**Exercise**
From the material below, return every line that includes "کتاب".

**Supplied records**
-------------------------

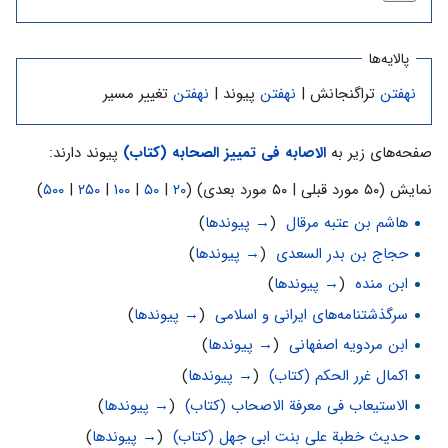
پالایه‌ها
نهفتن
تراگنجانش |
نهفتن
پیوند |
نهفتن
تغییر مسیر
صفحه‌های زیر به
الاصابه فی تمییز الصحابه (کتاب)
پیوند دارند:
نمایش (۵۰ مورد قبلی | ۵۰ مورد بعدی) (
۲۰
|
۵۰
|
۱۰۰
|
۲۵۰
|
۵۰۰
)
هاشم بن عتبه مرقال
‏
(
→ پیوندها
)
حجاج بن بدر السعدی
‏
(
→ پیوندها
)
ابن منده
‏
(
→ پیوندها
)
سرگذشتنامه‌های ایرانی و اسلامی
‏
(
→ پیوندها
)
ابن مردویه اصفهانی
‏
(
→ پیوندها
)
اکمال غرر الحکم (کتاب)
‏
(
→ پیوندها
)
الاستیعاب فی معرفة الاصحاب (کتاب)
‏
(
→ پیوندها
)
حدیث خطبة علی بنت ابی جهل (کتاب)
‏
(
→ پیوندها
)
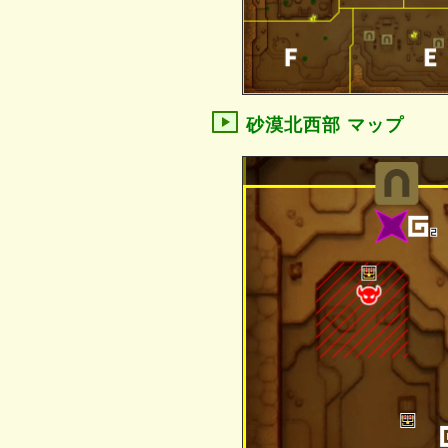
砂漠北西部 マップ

-------------------------

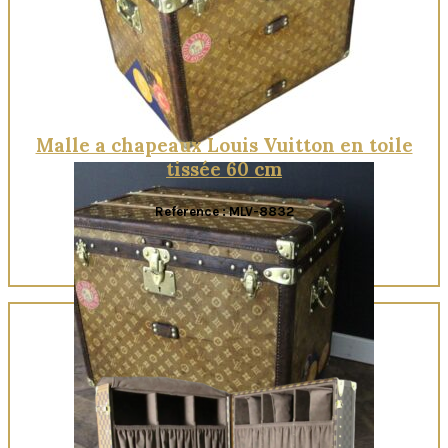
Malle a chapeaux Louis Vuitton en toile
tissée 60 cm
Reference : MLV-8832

-------------------------

**Task output**
الاصابه فی تمییز الصحابه (کتاب)
اکمال غرر الحکم (کتاب)
الاستیعاب فی معرفة الاصحاب (کتاب)
حدیث خطبة علی بنت ابی جهل (کتاب)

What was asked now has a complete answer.